Prevention of rotavirus infection in piglets by recombinant L. plantarum
To further validate the protective effect of recombinant L. plantarum on piglets, we performed an attack and protection experiment on piglets (Fig. 6A). The results revealed that feeding NC8/Δalr-pCXa-VP6-S and NC8/Δalr-pCXa-VP6-pFc-S significantly alleviated diarrhea in piglets (Fig. 6B). It also significantly reduced the intestinal pathological changes caused by PoRV infection, which were slightly more severe in the PBS group, with disruption of the glandular structure, vacuolization and degeneration of the epithelial cells (blue arrows), wider spacing, dilated and congested vasculature in the lamina propria (red arrows), and scattered small amounts of inflammatory cell infiltration (green arrows). The intestinal mucosal epithelial cells in the NC8/Δalr-pCXa-S group were disorganized with degeneration and visible The epithelial cells in the NC8/Δalr-pCXa-VP6-S group were slightly disorganized (black arrowheads), and no other obvious pathologic changes were seen. No obvious pathological changes were seen in the NC8/Δalr-pCXa-VP6-pFc-S group (Fig. 6C).
Recombinant L. plantarum promotes activation of B cells and myeloid cells in piglets
We examined the activation of immune cells mainly by flow cytometry, and the gating of flow cytometry in Fig. s7A. The Flow cytometry results revealed that feeding NC8/Δalr-pCXa-VP6-S and NC8/Δalr-pCXa-VP6-pFc-S promoted significant activation of B cells in piglets LPL, MLN, and PBL compared to the control group, and the percentage of B cells expressing CD45 and CD21 were significantly increased in the percentage of B cells (Fig. 7A).
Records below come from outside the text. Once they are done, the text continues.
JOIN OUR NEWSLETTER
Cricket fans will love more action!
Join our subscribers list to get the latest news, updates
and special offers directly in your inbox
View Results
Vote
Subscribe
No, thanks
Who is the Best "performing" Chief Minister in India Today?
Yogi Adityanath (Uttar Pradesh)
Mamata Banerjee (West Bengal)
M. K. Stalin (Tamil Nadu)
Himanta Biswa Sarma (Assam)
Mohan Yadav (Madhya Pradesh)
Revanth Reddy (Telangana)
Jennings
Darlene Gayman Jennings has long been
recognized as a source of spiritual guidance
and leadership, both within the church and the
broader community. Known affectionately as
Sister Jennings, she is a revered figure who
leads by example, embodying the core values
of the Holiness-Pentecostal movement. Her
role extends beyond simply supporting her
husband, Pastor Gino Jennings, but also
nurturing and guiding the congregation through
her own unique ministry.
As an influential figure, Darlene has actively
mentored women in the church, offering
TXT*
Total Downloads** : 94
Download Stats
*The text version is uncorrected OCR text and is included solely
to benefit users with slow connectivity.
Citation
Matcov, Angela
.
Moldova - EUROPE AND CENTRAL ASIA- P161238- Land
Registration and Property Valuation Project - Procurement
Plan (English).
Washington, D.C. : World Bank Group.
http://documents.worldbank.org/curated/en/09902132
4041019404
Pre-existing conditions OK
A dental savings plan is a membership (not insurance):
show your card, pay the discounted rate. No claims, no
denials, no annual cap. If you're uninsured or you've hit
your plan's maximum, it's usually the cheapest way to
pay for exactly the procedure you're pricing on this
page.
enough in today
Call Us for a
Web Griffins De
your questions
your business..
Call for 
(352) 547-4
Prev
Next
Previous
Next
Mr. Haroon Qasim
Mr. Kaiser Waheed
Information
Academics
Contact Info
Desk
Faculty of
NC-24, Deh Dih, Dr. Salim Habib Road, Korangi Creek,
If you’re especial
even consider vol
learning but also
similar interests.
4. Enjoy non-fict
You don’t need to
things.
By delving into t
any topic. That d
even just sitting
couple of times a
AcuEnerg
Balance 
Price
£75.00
Feeding NC8/Δalr-pCXa-VP6-S and NC8/Δalr-pCXa-VP6-pFc-S promoted a significant increase in the number of activated myeloid cells in piglets LPL and MLN (Fig. 7B).
Recombinant L. plantarum promotes CD4-T cell activation and expression of specific immunoglobulin in piglets
It was found that feeding recombinant L. plantarum could promote the activation of CD4-T cells in piglets' MLN and SP, especially in MLN, which could more significantly promote the secretion of IFN-γ and IL-4 by CD4-T cells (Fig. 8A), the gating of flow cytometry in Fig. s8A. After immunization of piglets against takedown, feeding NC8/Δalr-pCXa-VP6-S and NC8/Δalr-pCXa-VP6-pFc-S induced higher levels of SIgA secretion in the intestine (Fig. 8B), as well as increased the expression of specific IgG antibodies in the serum compared with the control group (Fig. 8C).